Raymond Adjei

Personal information
- Full name: Raymond Owusu Ameyaw Adjei
- Date of birth: 10 February 2004 (age 22)
- Place of birth: Malmö, Sweden
- Height: 1.75 m (5 ft 9 in)
- Position: Right back

Team information
- Current team: Öster
- Number: 16

Youth career
- 2012–2015: BK Olympic
- 2016–2022: Malmö FF

Senior career*
- Years: Team / Apps / (Gls)
- 2023: Malmö FF / 0 / (0)
- 2023: → BK Olympic (loan) / 17 / (0)
- 2024–: Öster / 34 / (0)

International career^{‡}
- 2021–2022: Sweden U19 / 3 / (0)

= Raymond Adjei =

Swedish association football player

Raymond Owusu Ameyaw Adjei (born 10 February 2004) is a Swedish professional footballer who plays as a right back for Superettan club Östers IF.

== Club career ==
Adjei began playing with BK Olympic when he was eight years old, before moving to Malmö FF at the age of twelve.
On 21 December 2022, Adjei was sent out on loan to BK Olympic for the 2023 season.
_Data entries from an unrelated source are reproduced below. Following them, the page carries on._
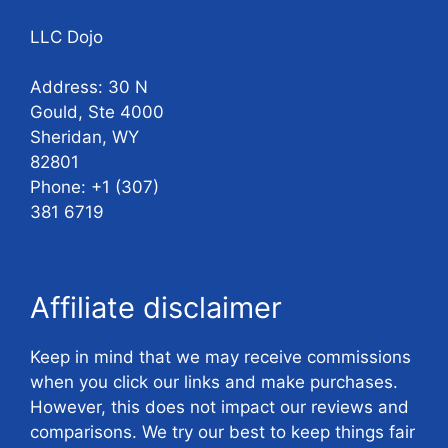
LLC Dojo
Address: 30 N
Gould, Ste 4000
Sheridan, WY
82801
Phone: +1 (307)
381 6719
Affiliate disclaimer
Keep in mind that we may receive commissions
when you click our links and make purchases.
However, this does not impact our reviews and
comparisons. We try our best to keep things fair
Before the 2024 season, Adjei signed for Östers IF on a free transfer. On 10 December 2025, he extended his contract with the club until the end of 2027, following their relegation from Allsvenskan.
 In 2026, he grabbed a starting spot at right back for Öster.

== International career ==
Adjei is a youth international for Sweden. He is also able to represent Ghana internationally.

== Personal life ==
Adjei's parents were both born in Ghana, and moved to Sweden at age 23 and 18 respectively.